What's wanted is each entry repeated verbatim, minus its images.

Excerpted records:
*** Begin section ***

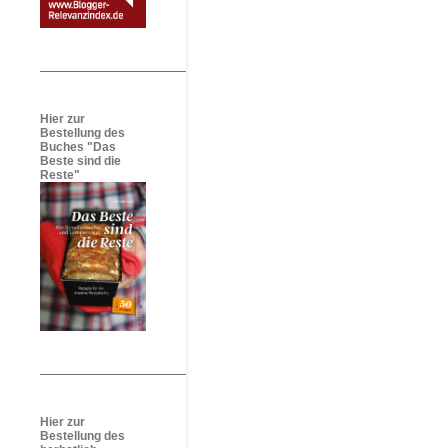
Hier zur
Bestellung des
Buches "Das
Beste sind die
Reste"
Hier zur
Bestellung des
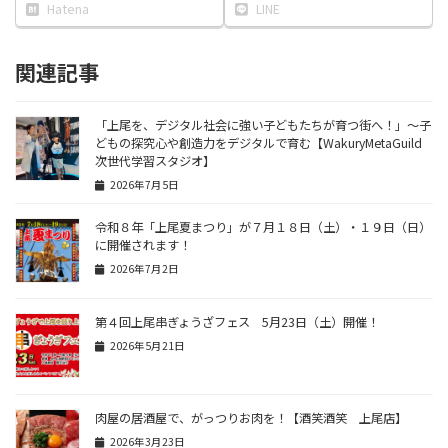
Hatena
LINE
関連記事
「上尾を、デジタル社会に強い子どもたちが育つ街へ！」〜子
どもの探究心や創造力をデジタルで育む【WakuryMetaGuild
次世代学習スタジオ】
2026年7月5日
令和８年「上尾夏まつり」が７月１８日（土）・１９日（日）
に開催されます！
2026年7月2日
第４回上尾串ぎょうざフェス 5月23日（土）開催！
2026年5月21日
肉屋の居酒屋で、がっつりお肉を！【酒笑酒笑 上尾店】
2026年3月23日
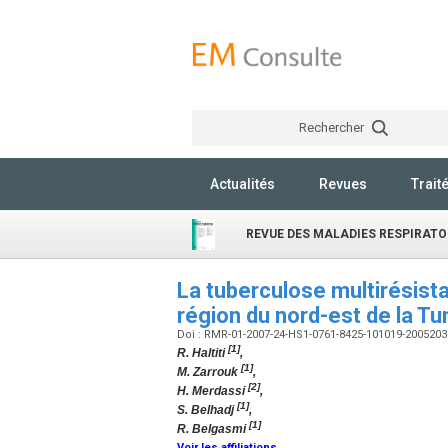
Rechercher
Actualités
Revues
Trait
REVUE DES MALADIES RESPIRATO
La tuberculose multirésis
région du nord-est de la Tu
Doi : RMR-01-2007-24-HS1-0761-8425-101019-200520
[1]
R. Haltiti
,
[1]
M. Zarrouk
,
[2]
H. Merdassi
,
[1]
S. Belhadj
,
[1]
R. Belgasmi
Voir les affiliations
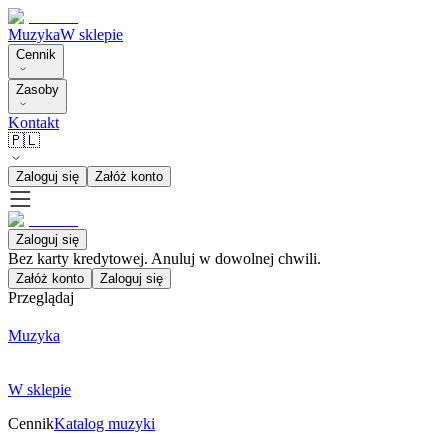
Muzyka
W sklepie
Cennik
Zasoby
Kontakt
🇵🇱
Zaloguj się
Załóż konto
Zaloguj się
Bez karty kredytowej. Anuluj w dowolnej chwili.
Załóż konto
Zaloguj się
Przeglądaj
Muzyka
W sklepie
Cennik
Katalog muzyki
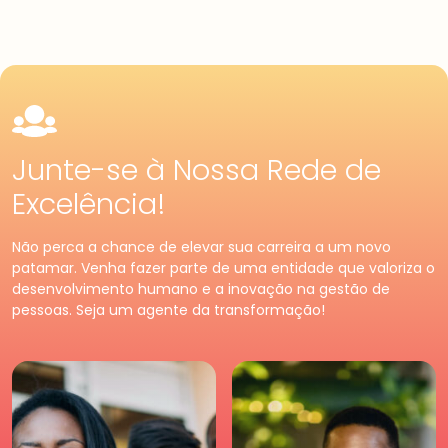
Junte-se à Nossa Rede de
Excelência!
Pessoa
Física
Premium
Pessoa
Jurídica
Não perca a chance de elevar sua carreira a um novo
Tenha acessos exclusivos
Fortaleça o seu negócio e
patamar. Venha fazer parte de uma entidade que valoriza o
e diferenciados da maior
faça parte da maior
desenvolvimento humano e a inovação na gestão de
comunidade de Recursos
comunidade de Recursos
pessoas. Seja um agente da transformação!
Humanos. Conheça os
Humanos. Conheças os
benefícios diferenciados
benefícios criados para
para você. Saia na frente
empresas.
para a sua carreira.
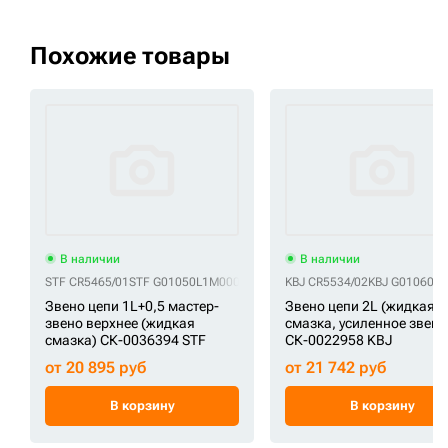
Похожие товары
В наличии
В наличии
STF CR5465/01
STF G01050L1M00001
STF UL190C6L01
KBJ CR5534/02
STF VG0105L001
KBJ G01060L
Звено цепи 1L+0,5 мастер-
Звено цепи 2L (жидкая
звено верхнее (жидкая
смазка, усиленное звено
смазка) СК-0036394 STF
СК-0022958 KBJ
от 20 895 руб
от 21 742 руб
В корзину
В корзину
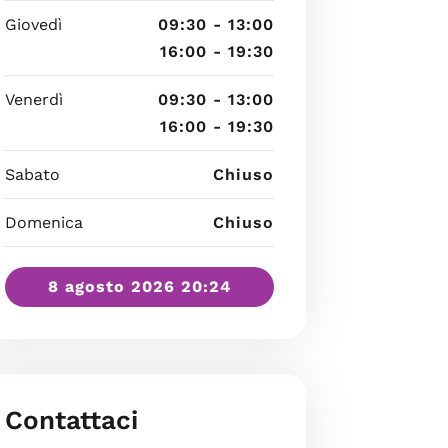
Giovedì
09:30 - 13:00
16:00 - 19:30
Venerdì
09:30 - 13:00
16:00 - 19:30
Sabato
Chiuso
Domenica
Chiuso
8 agosto 2026 20:24
Contattaci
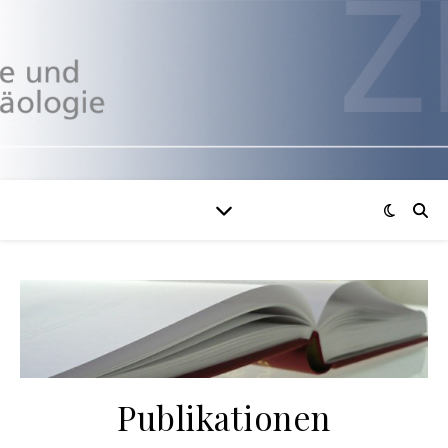
Publikationen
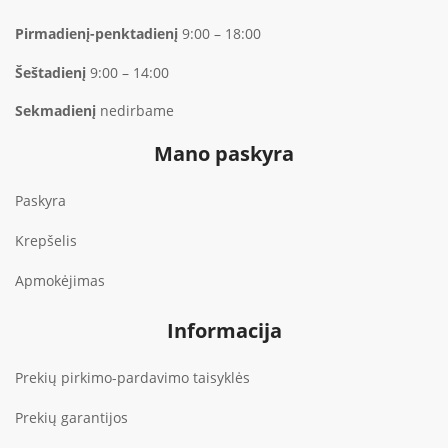
Pirmadienį-penktadienį
9:00 – 18:00
Šeštadienį
9:00 – 14:00
Sekmadienį
nedirbame
Mano paskyra
Paskyra
Krepšelis
Apmokėjimas
Informacija
Prekių pirkimo-pardavimo taisyklės
Prekių garantijos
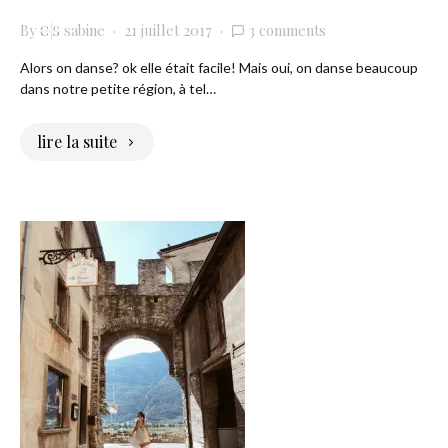
By
sabine
21 juillet 2017
3 comments
Alors on danse? ok elle était facile! Mais oui, on danse beaucoup
dans notre petite région, à tel…
lire la suite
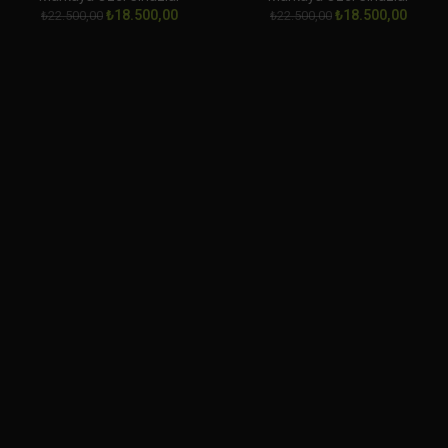
₺
18.500,00
₺
18.500,00
₺
22.500,00
₺
22.500,00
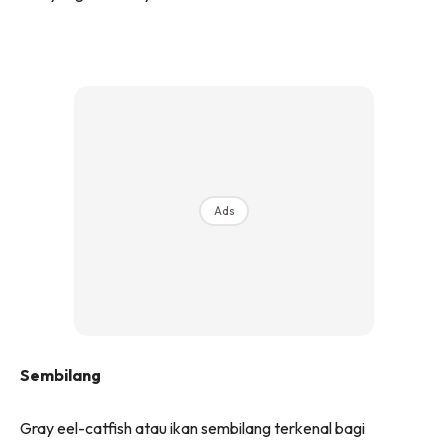
Ads
Sembilang
Gray eel-catfish atau ikan sembilang terkenal bagi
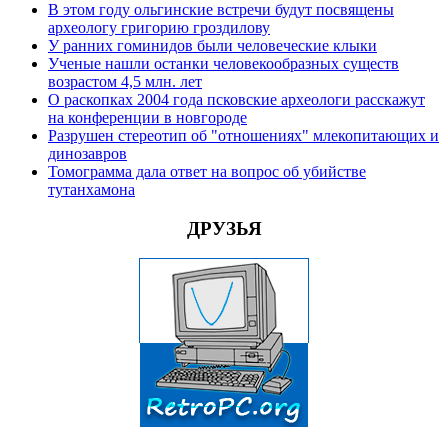
В этом году ольгинские встречи будут посвящены
археологу григорию гроздилову
У ранних гоминидов были человеческие клыки
Ученые нашли останки человекообразных существ
возрастом 4,5 млн. лет
О раскопках 2004 года псковские археологи расскажут
на конференции в новгороде
Разрушен стереотип об "отношениях" млекопитающих и
динозавров
Томограмма дала ответ на вопрос об убийстве
тутанхамона
ДРУЗЬЯ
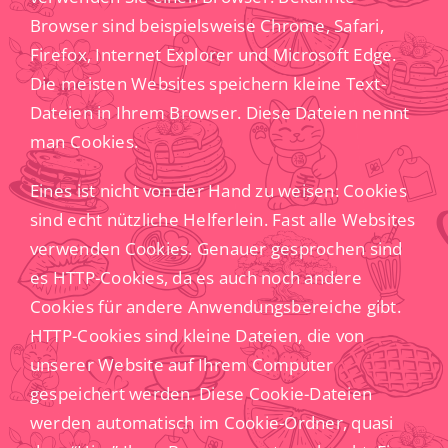
Browser sind beispielsweise Chrome, Safari,
Firefox, Internet Explorer und Microsoft Edge.
Die meisten Websites speichern kleine Text-
Dateien in Ihrem Browser. Diese Dateien nennt
man Cookies.
Eines ist nicht von der Hand zu weisen: Cookies
sind echt nützliche Helferlein. Fast alle Websites
verwenden Cookies. Genauer gesprochen sind
es HTTP-Cookies, da es auch noch andere
Cookies für andere Anwendungsbereiche gibt.
HTTP-Cookies sind kleine Dateien, die von
unserer Website auf Ihrem Computer
gespeichert werden. Diese Cookie-Dateien
werden automatisch im Cookie-Ordner, quasi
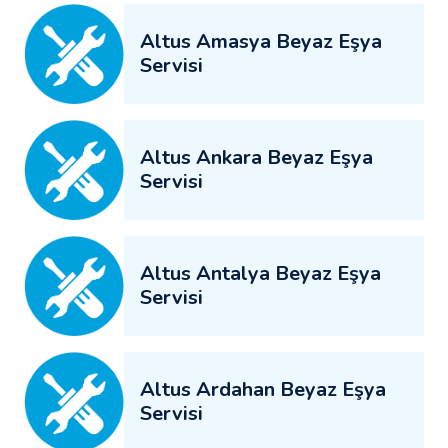
Altus Amasya Beyaz Eşya
Servisi
Altus Ankara Beyaz Eşya
Servisi
Altus Antalya Beyaz Eşya
Servisi
Altus Ardahan Beyaz Eşya
Servisi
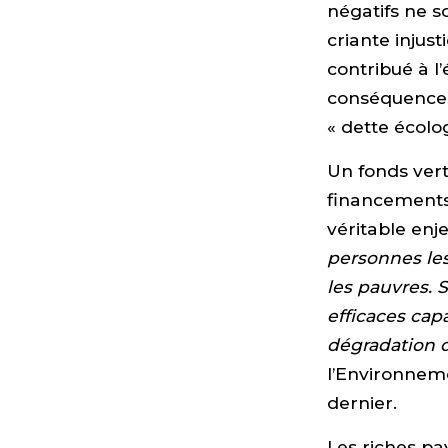
négatifs ne so
criante injust
contribué à l
conséquences
« dette écolo
Un fonds vert
financements
véritable enje
personnes le
les pauvres. 
efficaces cap
dégradation 
l’Environnem
dernier.
Les riches pa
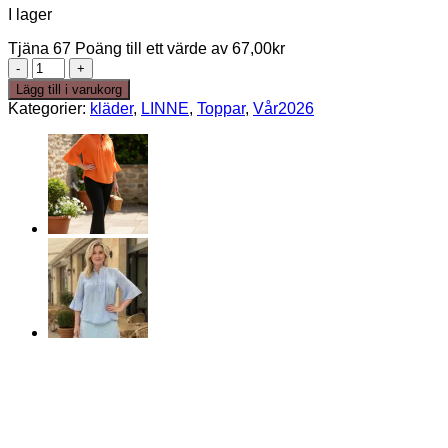
I lager
Tjäna 67 Poäng till ett värde av
67,00
kr
wilda
linne
Lägg till i varukorg
blus
Kategorier:
kläder
,
LINNE
,
Toppar
,
Vår2026
Beige
mängd
50%
REA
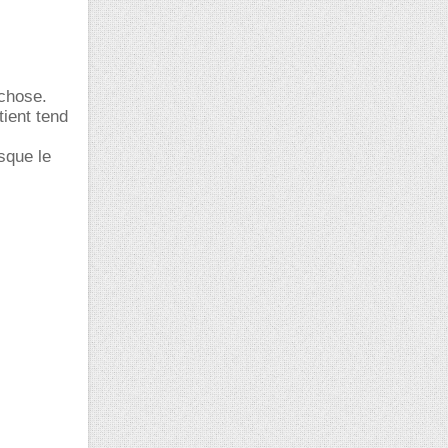
 chose.
ient tend
sque le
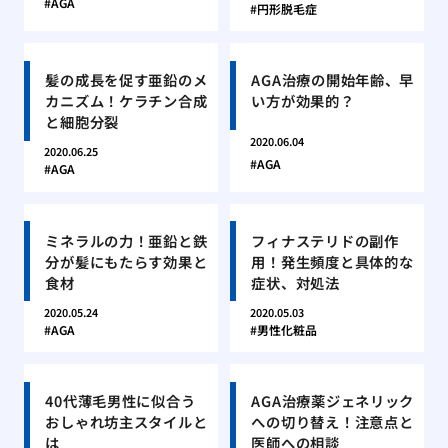
AGA
円形脱毛症
髪の成長を促す亜鉛のメ
AGA治療の開始年齢、早
カニズム！ケラチン合成
い方が効果的？
と細胞分裂
2020.06.04
2020.06.25
AGA
AGA
ミネラルの力！亜鉛と鉄
フィナステリドの副作
分が髪にもたらす効果と
用！発生頻度と具体的な
食材
症状、対処法
2020.05.24
2020.05.03
AGA
男性化粧品
40代薄毛男性に似合う
AGA治療薬ジェネリック
おしゃれ坊主スタイルと
への切り替え！注意点と
は
医師への相談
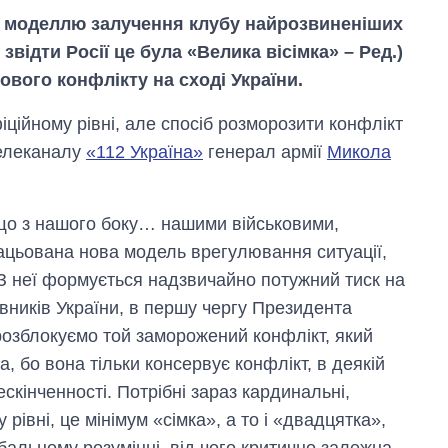
 моделлю залучення клубу найрозвиненіших
звідти Росії це була «Велика вісімка» – Ред.)
вого конфлікту на сході України.
ційному рівні, але спосіб розморозити конфлікт
телеканалу
«112 Україна»
генерал армії
Микола
 що з нашого боку… нашими військовими,
ацьована нова модель врегулювання ситуації,
 З неї формується надзвичайно потужний тиск на
Як змінився
тавників України, в першу чергу Президента
бюджет
розблокуємо той заморожений конфлікт, який
Міністерства
оборони за 13
а, бо вона тільки консервує конфлікт, в деякій
років війни з
ескінченності. Потрібні зараз кардинальні,
росією
рівні, це мінімум «сімка», а то і «двадцятка»,
бальному розумінні, від чого критично залежна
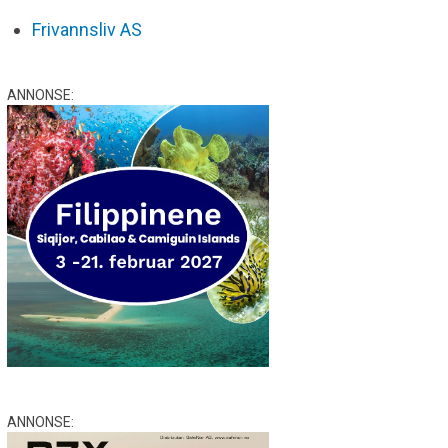
Frivannsliv AS
ANNONSE:
ANNONSE:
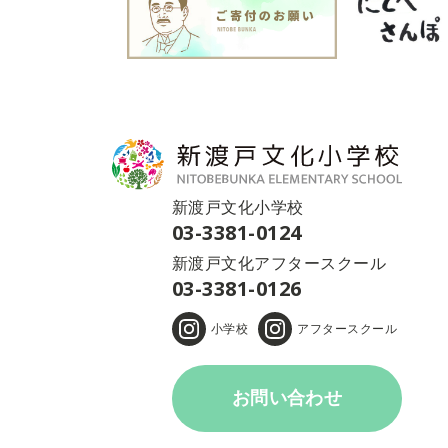
新渡戸文化小学校
03-3381-0124
新渡戸文化アフタースクール
03-3381-0126
小学校
アフタースクール
お問い合わせ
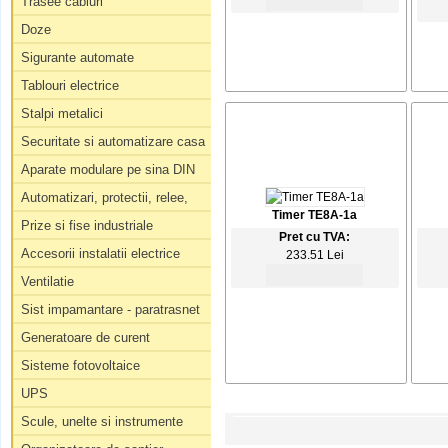
Trasee cabluri
Doze
Sigurante automate
Tablouri electrice
Stalpi metalici
Securitate si automatizare casa
Aparate modulare pe sina DIN
Automatizari, protectii, relee,
Timer TE8A-1a
Prize si fise industriale
Pret cu TVA:
Accesorii instalatii electrice
233.51 Lei
Ventilatie
Sist impamantare - paratrasnet
Generatoare de curent
Sisteme fotovoltaice
UPS
Scule, unelte si instrumente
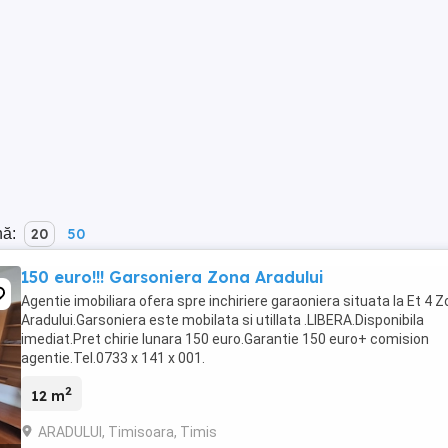
nă:
20
50
150 euro!!! Garsoniera Zona Aradului
Agentie imobiliara ofera spre inchiriere garaoniera situata la Et 4 
Aradului.Garsoniera este mobilata si utillata .LIBERA.Disponibila
imediat.Pret chirie lunara 150 euro.Garantie 150 euro+ comision
agentie.Tel.0733 x 141 x 001.
2
12 m
ARADULUI, Timisoara, Timis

*** End section ***

Written response:
Hier zur
Bestellung des
Buches "Das
Beste sind die
Reste"
Hier zur
Bestellung des
Hatena
LINE
関連記事
「上尾を、デジタル社会に強い子どもたちが育つ街へ！」〜子
どもの探究心や創造力をデジタルで育む【WakuryMetaGuild
次世代学習スタジオ】
2026年7月5日
令和８年「上尾夏まつり」が７月１８日（土）・１９日（日）
に開催されます！
2026年7月2日
第４回上尾串ぎょうざフェス 5月23日（土）開催！
2026年5月21日
肉屋の居酒屋で、がっつりお肉を！【酒笑酒笑 上尾店】
2026年3月23日
Rechercher
Actualités
Revues
Trait
REVUE DES MALADIES RESPIRATO
La tuberculose multirésis
région du nord-est de la Tu
Doi : RMR-01-2007-24-HS1-0761-8425-101019-200520
[1]
R. Haltiti
,
[1]
M. Zarrouk
,
[2]
H. Merdassi
,
[1]
S. Belhadj
,
[1]
R. Belgasmi
Voir les affiliations
Muzyka
W sklepie
Cennik
Zasoby
Kontakt
🇵🇱
Zaloguj się
Załóż konto
Zaloguj się
Bez karty kredytowej. Anuluj w dowolnej chwili.
Załóż konto
Zaloguj się
Przeglądaj
Muzyka
W sklepie
Cennik
Katalog muzyki
Junte-se à Nossa Rede de
Excelência!
Pessoa
Física
Premium
Pessoa
Jurídica
Não perca a chance de elevar sua carreira a um novo
Tenha acessos exclusivos
Fortaleça o seu negócio e
patamar. Venha fazer parte de uma entidade que valoriza o
e diferenciados da maior
faça parte da maior
desenvolvimento humano e a inovação na gestão de
comunidade de Recursos
comunidade de Recursos
pessoas. Seja um agente da transformação!
Humanos. Conheça os
Humanos. Conheças os
benefícios diferenciados
benefícios criados para
para você. Saia na frente
empresas.
para a sua carreira.
Похожие товары
В наличии
В наличии
STF CR5465/01
STF G01050L1M00001
STF UL190C6L01
KBJ CR5534/02
STF VG0105L001
KBJ G01060L
Звено цепи 1L+0,5 мастер-
Звено цепи 2L (жидкая
звено верхнее (жидкая
смазка, усиленное звено
смазка) СК-0036394 STF
СК-0022958 KBJ
от 20 895 руб
от 21 742 руб
В корзину
В корзину
Giovedì
09:30 - 13:00
16:00 - 19:30
Venerdì
09:30 - 13:00
16:00 - 19:30
Sabato
Chiuso
Domenica
Chiuso
8 agosto 2026 20:24
Contattaci
Publikationen
Pirmadienį-penktadienį
9:00 – 18:00
Šeštadienį
9:00 – 14:00
Sekmadienį
nedirbame
Mano paskyra
Paskyra
Krepšelis
Apmokėjimas
Informacija
Prekių pirkimo-pardavimo taisyklės
Prekių garantijos
By
sabine
21 juillet 2017
3 comments
Alors on danse? ok elle était facile! Mais oui, on danse beaucoup
dans notre petite région, à tel…
lire la suite
₺
18.500,00
₺
18.500,00
₺
22.500,00
₺
22.500,00
Ads
Sembilang
Gray eel-catfish atau ikan sembilang terkenal bagi
В этом году ольгинские встречи будут посвящены
археологу григорию гроздилову
У ранних гоминидов были человеческие клыки
Ученые нашли останки человекообразных существ
возрастом 4,5 млн. лет
О раскопках 2004 года псковские археологи расскажут
на конференции в новгороде
Разрушен стереотип об "отношениях" млекопитающих и
динозавров
Томограмма дала ответ на вопрос об убийстве
тутанхамона
ДРУЗЬЯ
Browser sind beispielsweise Chrome, Safari,
Firefox, Internet Explorer und Microsoft Edge.
Die meisten Websites speichern kleine Text-
Dateien in Ihrem Browser. Diese Dateien nennt
man Cookies.
Eines ist nicht von der Hand zu weisen: Cookies
sind echt nützliche Helferlein. Fast alle Websites
verwenden Cookies. Genauer gesprochen sind
es HTTP-Cookies, da es auch noch andere
Cookies für andere Anwendungsbereiche gibt.
HTTP-Cookies sind kleine Dateien, die von
unserer Website auf Ihrem Computer
gespeichert werden. Diese Cookie-Dateien
werden automatisch im Cookie-Ordner, quasi
Altus Amasya Beyaz Eşya
Servisi
Altus Ankara Beyaz Eşya
Servisi
Altus Antalya Beyaz Eşya
Servisi
Altus Ardahan Beyaz Eşya
Servisi
négatifs ne so
criante injust
contribué à l
conséquences
« dette écolo
Un fonds vert
financements
véritable enje
personnes le
les pauvres. 
efficaces cap
dégradation 
l’Environnem
dernier.
Les riches pa
I lager
Tjäna 67 Poäng till ett värde av
67,00
kr
wilda
linne
Lägg till i varukorg
blus
Kategorier:
kläder
,
LINNE
,
Toppar
,
Vår2026
Beige
mängd
50%
REA
 chose.
ient tend
sque le
AGA
円形脱毛症
髪の成長を促す亜鉛のメ
AGA治療の開始年齢、早
カニズム！ケラチン合成
い方が効果的？
と細胞分裂
2020.06.04
2020.06.25
AGA
AGA
ミネラルの力！亜鉛と鉄
フィナステリドの副作
分が髪にもたらす効果と
用！発生頻度と具体的な
食材
症状、対処法
2020.05.24
2020.05.03
AGA
男性化粧品
40代薄毛男性に似合う
AGA治療薬ジェネリック
おしゃれ坊主スタイルと
への切り替え！注意点と
は
医師への相談
 моделлю залучення клубу найрозвиненіших
звідти Росії це була «Велика вісімка» – Ред.)
вого конфлікту на сході України.
ційному рівні, але спосіб розморозити конфлікт
телеканалу
«112 Україна»
генерал армії
Микола
 що з нашого боку… нашими військовими,
ацьована нова модель врегулювання ситуації,
 З неї формується надзвичайно потужний тиск на
Як змінився
тавників України, в першу чергу Президента
бюджет
розблокуємо той заморожений конфлікт, який
Міністерства
оборони за 13
а, бо вона тільки консервує конфлікт, в деякій
років війни з
ескінченності. Потрібні зараз кардинальні,
росією
рівні, це мінімум «сімка», а то і «двадцятка»,
бальному розумінні, від чого критично залежна
Frivannsliv AS
ANNONSE:
ANNONSE:
新渡戸文化小学校
03-3381-0124
新渡戸文化アフタースクール
03-3381-0126
小学校
アフタースクール
お問い合わせ
Trasee cabluri
Doze
Sigurante automate
Tablouri electrice
Stalpi metalici
Securitate si automatizare casa
Aparate modulare pe sina DIN
Automatizari, protectii, relee,
Timer TE8A-1a
Prize si fise industriale
Pret cu TVA:
Accesorii instalatii electrice
233.51 Lei
Ventilatie
Sist impamantare - paratrasnet
Generatoare de curent
Sisteme fotovoltaice
UPS
Scule, unelte si instrumente
nă:
20
50
150 euro!!! Garsoniera Zona Aradului
Agentie imobiliara ofera spre inchiriere garaoniera situata la Et 4 
Aradului.Garsoniera este mobilata si utillata .LIBERA.Disponibila
imediat.Pret chirie lunara 150 euro.Garantie 150 euro+ comision
agentie.Tel.0733 x 141 x 001.
2
12 m
ARADULUI, Timisoara, Timis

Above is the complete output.